The pros of counting macros:
- It shows you what you need to do better.
People are usually surprised when they start logging their food. Either because they realize they’ve been eating too much or too little. You might be shocked at the impact one food will make on your overall calorie total. Just removing certain habit foods from your life will help you drop pounds like crazy. Not to mention…
- It shows you patterns and trends in your behavior.
When journaling, you have the ability to go back and get a bird’s eye view of your habits and macro counts. This can be extremely valuable information especially when dealing with sugar cravings and blood sugar drops as it will allow you to spot the times of day you should be consuming food for the best result.
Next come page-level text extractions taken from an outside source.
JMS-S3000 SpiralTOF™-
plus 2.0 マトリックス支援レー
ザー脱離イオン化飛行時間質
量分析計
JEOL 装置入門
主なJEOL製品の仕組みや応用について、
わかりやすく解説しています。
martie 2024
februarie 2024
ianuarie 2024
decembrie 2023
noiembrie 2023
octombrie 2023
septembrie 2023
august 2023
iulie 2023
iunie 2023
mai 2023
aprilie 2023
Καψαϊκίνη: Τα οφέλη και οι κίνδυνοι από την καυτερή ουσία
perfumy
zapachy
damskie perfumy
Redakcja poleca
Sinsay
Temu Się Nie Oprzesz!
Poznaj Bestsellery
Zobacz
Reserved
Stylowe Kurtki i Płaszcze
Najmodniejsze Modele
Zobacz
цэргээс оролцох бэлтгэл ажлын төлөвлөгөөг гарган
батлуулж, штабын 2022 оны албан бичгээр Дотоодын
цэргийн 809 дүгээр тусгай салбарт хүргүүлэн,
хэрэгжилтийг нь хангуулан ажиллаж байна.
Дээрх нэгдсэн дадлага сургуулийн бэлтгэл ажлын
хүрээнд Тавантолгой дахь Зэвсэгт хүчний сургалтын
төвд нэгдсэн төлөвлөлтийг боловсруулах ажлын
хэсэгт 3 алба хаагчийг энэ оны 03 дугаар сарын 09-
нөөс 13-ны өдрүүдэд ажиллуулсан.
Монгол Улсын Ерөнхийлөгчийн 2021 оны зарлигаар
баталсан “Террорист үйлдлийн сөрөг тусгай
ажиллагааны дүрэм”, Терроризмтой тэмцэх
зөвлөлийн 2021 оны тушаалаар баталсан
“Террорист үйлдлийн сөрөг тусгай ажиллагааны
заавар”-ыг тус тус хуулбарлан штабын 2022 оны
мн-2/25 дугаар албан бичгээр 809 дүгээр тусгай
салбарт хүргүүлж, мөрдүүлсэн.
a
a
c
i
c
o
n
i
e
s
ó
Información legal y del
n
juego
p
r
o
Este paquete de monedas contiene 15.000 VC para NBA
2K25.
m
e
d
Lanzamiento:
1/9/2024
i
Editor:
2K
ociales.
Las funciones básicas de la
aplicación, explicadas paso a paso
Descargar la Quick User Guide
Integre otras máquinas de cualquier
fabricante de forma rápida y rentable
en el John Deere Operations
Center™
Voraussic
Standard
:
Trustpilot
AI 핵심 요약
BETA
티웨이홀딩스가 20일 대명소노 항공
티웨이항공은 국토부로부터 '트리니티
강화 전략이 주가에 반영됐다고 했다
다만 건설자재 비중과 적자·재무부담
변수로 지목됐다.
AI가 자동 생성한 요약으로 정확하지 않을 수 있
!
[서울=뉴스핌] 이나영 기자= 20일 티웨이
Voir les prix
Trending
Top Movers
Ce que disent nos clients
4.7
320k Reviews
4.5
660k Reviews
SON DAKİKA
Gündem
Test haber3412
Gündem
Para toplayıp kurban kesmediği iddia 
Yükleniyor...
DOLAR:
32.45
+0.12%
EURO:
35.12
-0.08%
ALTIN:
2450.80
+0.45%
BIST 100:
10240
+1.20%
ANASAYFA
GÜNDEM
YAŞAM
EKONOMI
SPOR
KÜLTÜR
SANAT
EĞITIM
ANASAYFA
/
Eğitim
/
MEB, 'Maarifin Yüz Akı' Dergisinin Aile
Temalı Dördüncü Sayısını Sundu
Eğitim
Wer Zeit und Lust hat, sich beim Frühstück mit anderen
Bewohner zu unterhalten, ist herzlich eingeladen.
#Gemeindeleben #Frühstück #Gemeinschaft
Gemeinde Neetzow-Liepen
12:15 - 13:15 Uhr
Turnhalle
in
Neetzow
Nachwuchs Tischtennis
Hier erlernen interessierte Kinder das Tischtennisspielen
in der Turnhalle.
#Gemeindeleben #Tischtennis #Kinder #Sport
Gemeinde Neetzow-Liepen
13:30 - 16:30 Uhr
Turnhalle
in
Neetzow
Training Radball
- You’ll hold yourself accountable.
When you lay out your raw, objective data about yourself in front of you, it opens your eyes. Looking at what you eat, and doing so with curiosity, will help you develop a love for eating healthy and fueling your body appropriately for every goal. Ultimately, it’s not just about weight management. Knowing that you’re eating a balanced diet is important for your mental health, too! If you focus on nutrient-dense, high-quality foods from different food groups, you’ll eat a rich and vibrant diet and your body will thank you for it.
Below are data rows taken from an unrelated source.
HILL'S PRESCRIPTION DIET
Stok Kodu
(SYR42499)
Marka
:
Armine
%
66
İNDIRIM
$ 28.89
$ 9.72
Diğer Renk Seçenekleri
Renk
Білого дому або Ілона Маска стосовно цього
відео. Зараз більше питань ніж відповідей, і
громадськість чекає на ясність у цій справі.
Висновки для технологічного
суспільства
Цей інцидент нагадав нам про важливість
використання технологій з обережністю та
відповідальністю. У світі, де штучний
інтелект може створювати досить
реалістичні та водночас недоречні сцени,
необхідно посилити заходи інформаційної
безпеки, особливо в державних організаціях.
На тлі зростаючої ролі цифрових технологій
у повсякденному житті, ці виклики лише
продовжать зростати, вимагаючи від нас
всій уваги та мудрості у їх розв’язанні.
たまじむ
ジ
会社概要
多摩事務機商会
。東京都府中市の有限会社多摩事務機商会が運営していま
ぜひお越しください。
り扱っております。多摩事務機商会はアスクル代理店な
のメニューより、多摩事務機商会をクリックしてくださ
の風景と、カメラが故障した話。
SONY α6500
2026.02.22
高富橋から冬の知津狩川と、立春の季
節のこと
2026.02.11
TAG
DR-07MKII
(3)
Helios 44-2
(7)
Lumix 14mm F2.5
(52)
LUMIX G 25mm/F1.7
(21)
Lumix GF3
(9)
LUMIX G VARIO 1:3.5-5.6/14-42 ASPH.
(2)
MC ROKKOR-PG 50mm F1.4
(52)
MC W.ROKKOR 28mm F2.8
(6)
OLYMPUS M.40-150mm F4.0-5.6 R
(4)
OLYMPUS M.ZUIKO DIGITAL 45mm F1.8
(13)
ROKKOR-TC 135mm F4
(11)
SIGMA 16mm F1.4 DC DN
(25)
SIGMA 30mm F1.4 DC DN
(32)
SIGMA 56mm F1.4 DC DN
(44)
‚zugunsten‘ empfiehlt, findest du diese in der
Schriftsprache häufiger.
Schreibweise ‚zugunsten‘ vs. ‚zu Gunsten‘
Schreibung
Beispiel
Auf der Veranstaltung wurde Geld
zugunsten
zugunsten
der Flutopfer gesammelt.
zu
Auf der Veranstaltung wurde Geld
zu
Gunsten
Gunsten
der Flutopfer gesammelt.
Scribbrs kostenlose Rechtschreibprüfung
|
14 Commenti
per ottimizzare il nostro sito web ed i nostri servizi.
- It’s the most accurate method out there.
There’s no way to track food 100 percent accurately… at least outside a lab. But if you don’t have your lab coat on right now, weighing and measuring foods will remain the best way of gauging the amount of food you buy and consume. This will make it much, much easier to lose weight.
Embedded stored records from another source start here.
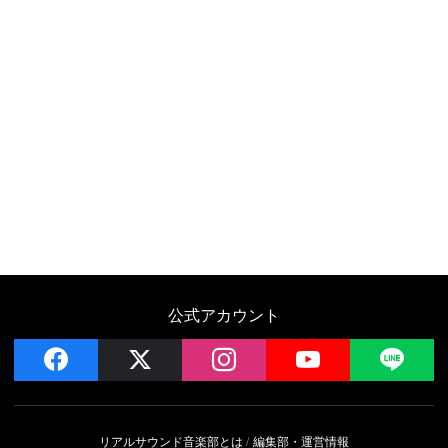
公式アカウント
facebook
x
instagram
YouTube
LIN
リアルサウンド音楽部とは
編集部・運営情報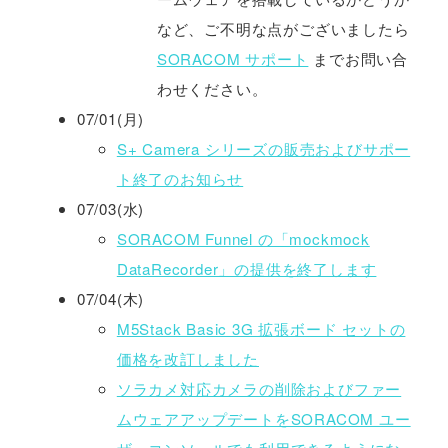
など、ご不明な点がございましたら
SORACOM サポート
までお問い合
わせください。
07/01(月)
S+ Camera シリーズの販売およびサポー
ト終了のお知らせ
07/03(水)
SORACOM Funnel の「mockmock
DataRecorder」の提供を終了します
07/04(木)
M5Stack Basic 3G 拡張ボード セットの
価格を改訂しました
ソラカメ対応カメラの削除およびファー
ムウェアアップデートをSORACOM ユー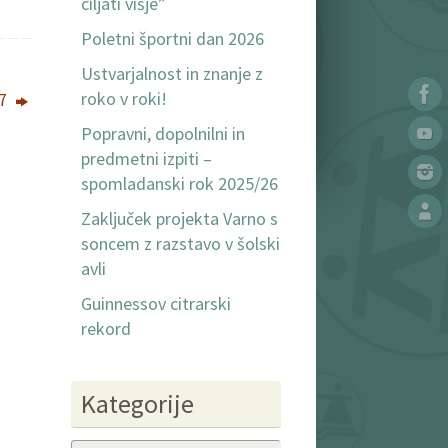
ciljati višje”
Poletni športni dan 2026
Ustvarjalnost in znanje z
roko v roki!
17
Popravni, dopolnilni in
predmetni izpiti –
spomladanski rok 2025/26
Zaključek projekta Varno s
soncem z razstavo v šolski
avli
Guinnessov citrarski
rekord
Kategorije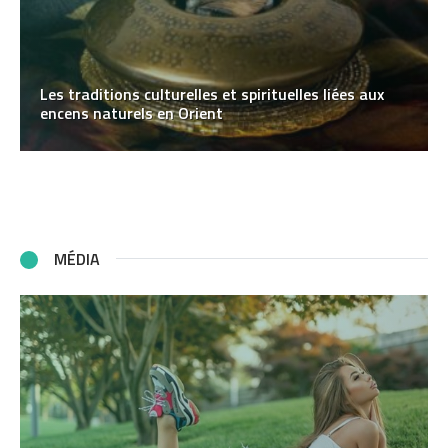
Les traditions culturelles et spirituelles liées aux
encens naturels en Orient
MÉDIA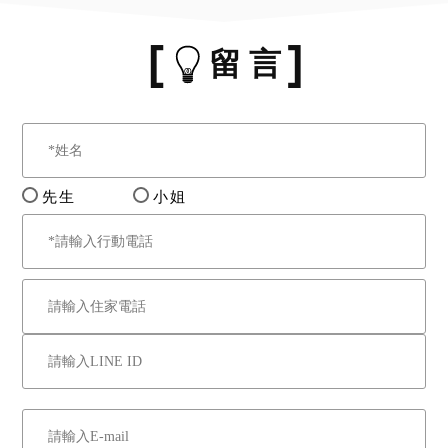
留 言
先生
小姐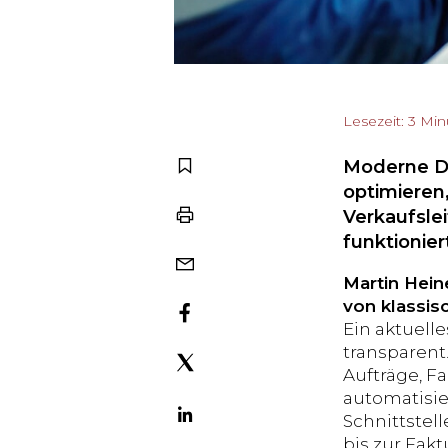
Lesezeit: 3 Mi
Moderne Di
optimieren
Verkaufslei
funktionier
Martin Hein
von klassis
Ein aktuelle
transparent
Aufträge, F
automatisie
Schnittstel
bis zur Fak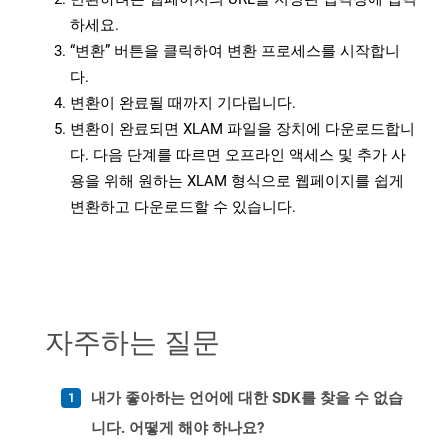
하세요.
“변환” 버튼을 클릭하여 변환 프로세스를 시작합니
다.
변환이 완료될 때까지 기다립니다.
변환이 완료되면 XLAM 파일을 장치에 다운로드합니
다. 다음 단계를 따르면 오프라인 액세스 및 추가 사
용을 위해 원하는 XLAM 형식으로 웹페이지를 쉽게
변환하고 다운로드할 수 있습니다.
자주하는 질문
내가 좋아하는 언어에 대한 SDK를 찾을 수 없습
니다. 어떻게 해야 하나요?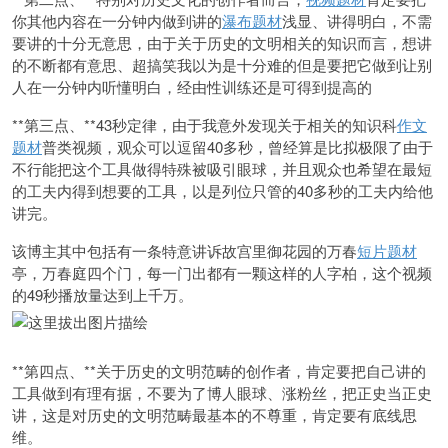
你其他内容在一分钟内做到讲的
瀑布题材
浅显、讲得明白，不需
要讲的十分无意思，由于关于历史的文明相关的知识而言，想讲
的不断都有意思、超搞笑我以为是十分难的但是要把它做到让别
人在一分钟内听懂明白，经由性训练还是可得到提高的
**第三点、**43秒定律，由于我意外发现关于相关的知识科
作文
题材
普类视频，观众可以逗留40多秒，曾经算是比拟极限了由于
不行能把这个工具做得特殊被吸引眼球，并且观众也希望在最短
的工夫内得到想要的工具，以是列位只管的40多秒的工夫内给他
讲完。
该博主其中包括有一条特意讲诉故宫里御花园的万春
短片题材
亭，万春庭四个门，每一门出都有一颗这样的人字柏，这个视频
的49秒播放量达到上千万。
**第四点、**关于历史的文明范畴的创作者，肯定要把自己讲的
工具做到有理有据，不要为了博人眼球、涨粉丝，把正史当正史
讲，这是对历史的文明范畴最基本的不尊重，肯定要有底线思
维。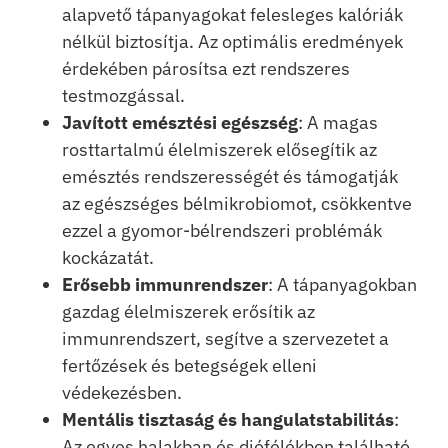
alapvető tápanyagokat felesleges kalóriák
nélkül biztosítja. Az optimális eredmények
érdekében párosítsa ezt rendszeres
testmozgással.
Javított emésztési egészség
: A magas
rosttartalmú élelmiszerek elősegítik az
emésztés rendszerességét és támogatják
az egészséges bélmikrobiomot, csökkentve
ezzel a gyomor-bélrendszeri problémák
kockázatát.
Erősebb immunrendszer
: A tápanyagokban
gazdag élelmiszerek erősítik az
immunrendszert, segítve a szervezetet a
fertőzések és betegségek elleni
védekezésben.
Mentális tisztaság és hangulatstabilitás
:
Az egyes halakban és diófélékben található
The cons of tracking macros:
A lot of people have a very difficult and stressful time transitioning away from macros and calories. When you start doing it and it becomes a habit, you hardly want to try any other food tracking methods. You might feel like you can’t stop tracking or counting your macros if you want to progress.
And it’s not right for everyone. If you have a history of eating disorders, body dysmorphia, obsessing over caloric consumption, or calorie restriction, this might not be a good practice for you as it can make your restrictions and bad relationship with food worse.
And lastly, you still have to remember you have internal cues, and they work wonders. Tracking your macros and calories will lead you to focus too much on actual numbers… and not enough on your body’s fullness and hunger cues… or your energy levels.